Bisher konzentriert sich die Taxonomie-Verordnung auf Wirtschaftstätigkeiten aus Sektoren, denen das größte Potenzial zum Klimaschutz zugeschrieben wird (Energie, Forstwirtschaft, Produktion, Verkehr und Gebäude). Durch diesen Ansatz ist aber bisher nur ein geringer Prozentsatz der Wirtschaftstätigkeiten (schätzungsweise zwischen 1 und 5%) taxonomiekonform. Daraus ergibt sich aber nicht im Umkehrschluss, dass alle nicht von der Taxonomie-Verordnung erfassten Tätigkeiten zwingend umweltschädlich oder nicht nachhaltig sind. Ebenso wenig folgt daraus ein Verbot, in nicht taxonomiekonforme Wirtschaftstätigkeiten zu investieren.
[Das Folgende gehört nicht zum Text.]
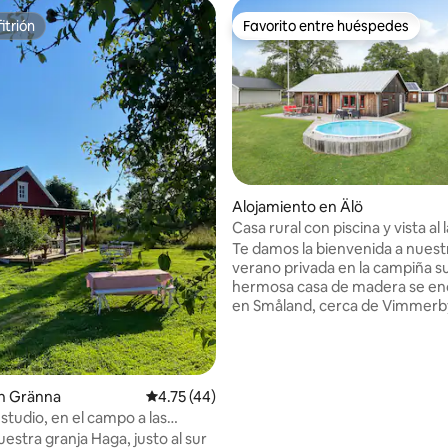
itrión
Favorito entre huéspedes
itrión
Favorito entre huéspedes
Alojamiento en Älö
Casa rural con piscina y vista al
de Vimmerby
Te damos la bienvenida a nuest
verano privada en la campiña s
hermosa casa de madera se en
en Småland, cerca de Vimmerby
Mundo de Astrid Lindgren. La c
ofrece una ubicación tranquila 
apartada, con campo abierto y
vistas al lago. Aquí, puedes relajarte junto
: 4.8 de 5, 35 reseñas
n Gränna
Calificación promedio: 4.75 de 5, 44 reseñas
4.75 (44)
a la alberca, disfrutar de largas
studio, en el campo a las
el patio y experimentar la tranq
de Gränna
estra granja Haga, justo al sur
la naturaleza: el lugar perfecto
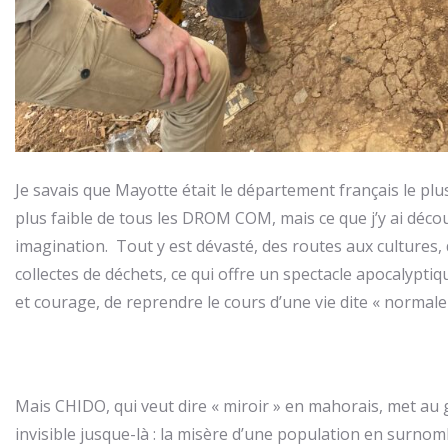
Je savais que Mayotte était le département français le pl
plus faible de tous les DROM COM, mais ce que j’y ai déco
imagination. Tout y est dévasté, des routes aux cultures,
collectes de déchets, ce qui offre un spectacle apocalyptiq
et courage, de reprendre le cours d’une vie dite « normale 
Mais CHIDO, qui veut dire « miroir » en mahorais, met au 
invisible jusque-là : la misère d’une population en surnom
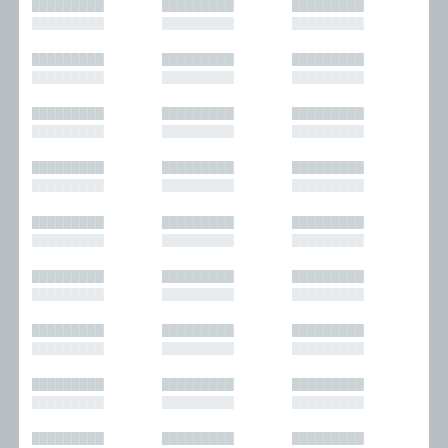
█████████
█████████
█████████
█████████
█████████
█████████
█████████
█████████
█████████
█████████
█████████
█████████
█████████
█████████
█████████
█████████
█████████
█████████
█████████
█████████
█████████
█████████
█████████
█████████
█████████
█████████
█████████
█████████
█████████
█████████
█████████
█████████
█████████
█████████
█████████
█████████
█████████
█████████
█████████
█████████
█████████
█████████
█████████
█████████
█████████
█████████
█████████
█████████
█████████
█████████
█████████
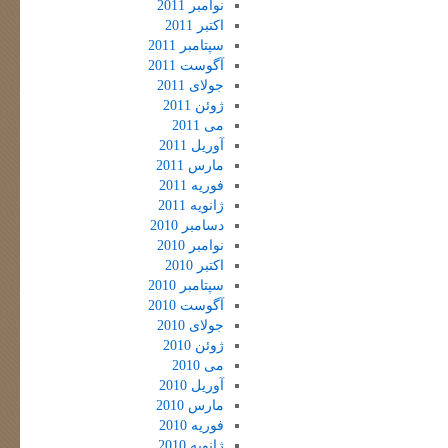
نوامبر 2011
اکتبر 2011
سپتامبر 2011
آگوست 2011
جولای 2011
ژوئن 2011
می 2011
آوریل 2011
مارس 2011
فوریه 2011
ژانویه 2011
دسامبر 2010
نوامبر 2010
اکتبر 2010
سپتامبر 2010
آگوست 2010
جولای 2010
ژوئن 2010
می 2010
آوریل 2010
مارس 2010
فوریه 2010
ژانویه 2010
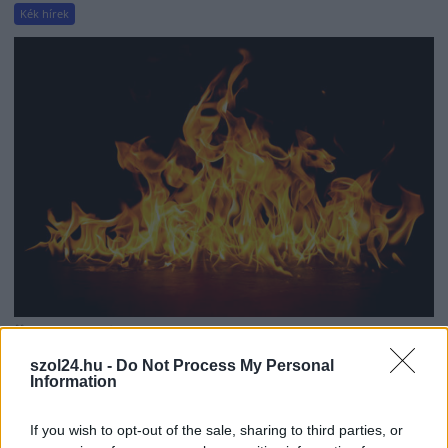
Kék hírek
2026.08.05.
Horváth Zsolt
Hatalmas lángok csaptak fel Szolnokon
szol24.hu -
Do Not Process My Personal
Information
Nem indult nyugodtan a szerda reggel Szolnokon, ugyanis
egy nagy kiterjedésű tűzeset miatt több egységnek is...
If you wish to opt-out of the sale, sharing to third parties, or
Kék hírek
Um die Transparenz für Investoren zu erhöhen, prüft die EU-Kommission derzeit eine Erweiterung des Anwendungsbereichs der Taxonomie-Verordnung auf Wirtschaftstätigkeiten, die keine wesentliche Auswirkung auf die ökologische Nachhaltigkeit haben (no significant impact activities), sowie auf Wirtschaftstätigkeiten, die die ökologische Nachhaltigkeit erheblich beeinträchtigen (significantly harmful activities).

Auch die soziale Dimension von Nachhaltigkeit rückt stärker in den Fokus der EU-Kommission. Sie arbeitet an einem Entwurf für eine soziale Taxonomie, die Transparenz hinsichtlich sozialer Aspekte von Finanzinvestitionen schaffen soll. Zu beiden Vorhaben hat die EU-Kommission bis zum 27. August 2021 Papiere zur Konsultation gestellt.

*) Philipp Melzer ist Partner und Dr. Anna-Maja Schaefer Counsel bei der internationalen Wirtschaftskanzlei CMS Deutschland.